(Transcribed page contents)

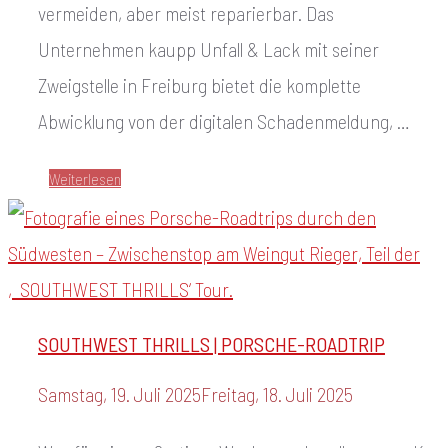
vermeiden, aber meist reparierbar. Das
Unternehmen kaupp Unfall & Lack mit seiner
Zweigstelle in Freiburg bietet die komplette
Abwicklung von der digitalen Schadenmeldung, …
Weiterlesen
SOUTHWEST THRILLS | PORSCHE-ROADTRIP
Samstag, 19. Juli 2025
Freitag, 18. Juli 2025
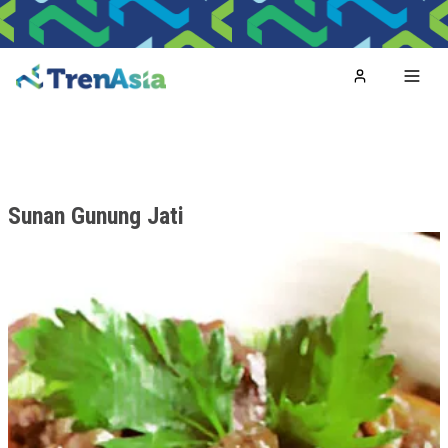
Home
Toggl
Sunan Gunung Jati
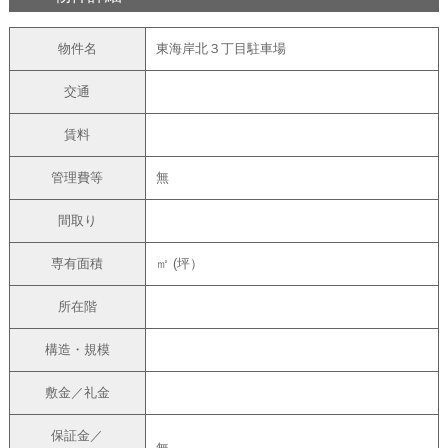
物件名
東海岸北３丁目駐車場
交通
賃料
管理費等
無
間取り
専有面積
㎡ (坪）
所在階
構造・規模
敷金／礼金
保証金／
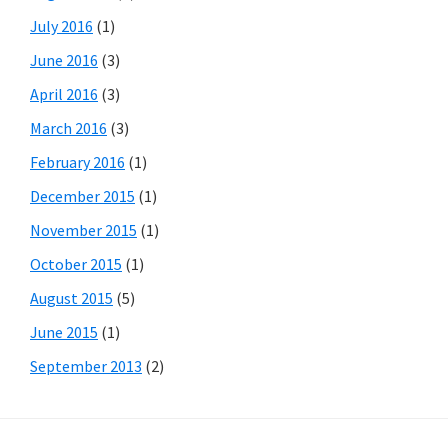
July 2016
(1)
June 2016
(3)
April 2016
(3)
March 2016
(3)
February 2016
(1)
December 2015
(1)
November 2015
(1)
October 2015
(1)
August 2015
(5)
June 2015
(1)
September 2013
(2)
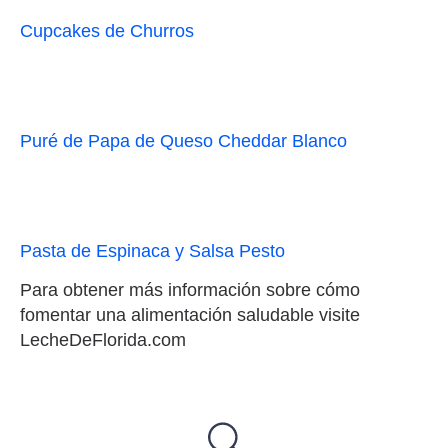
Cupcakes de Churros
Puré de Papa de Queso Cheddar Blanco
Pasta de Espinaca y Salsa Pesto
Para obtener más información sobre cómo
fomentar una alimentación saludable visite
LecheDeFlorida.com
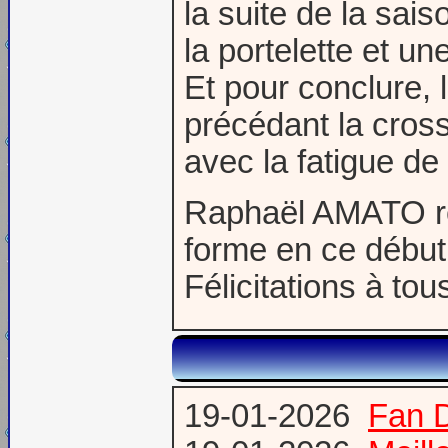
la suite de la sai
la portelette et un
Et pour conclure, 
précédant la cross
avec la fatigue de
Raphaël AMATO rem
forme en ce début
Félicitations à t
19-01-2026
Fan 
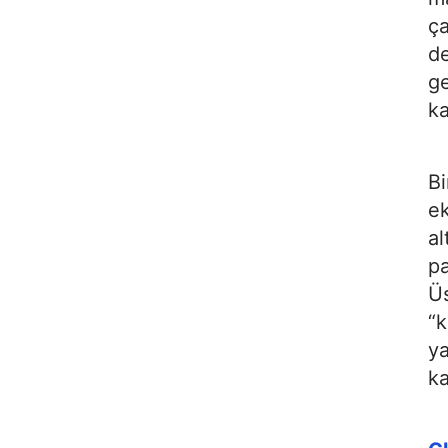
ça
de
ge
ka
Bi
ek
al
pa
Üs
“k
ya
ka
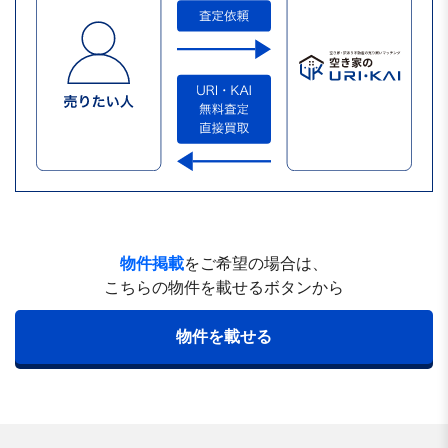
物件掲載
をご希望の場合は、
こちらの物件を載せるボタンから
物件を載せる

**Task objective**
Extract all lines of the records above that include "Juli".

**Output of the exercise**
Samstag, 19. Juli 2025
Freitag, 18. Juli 2025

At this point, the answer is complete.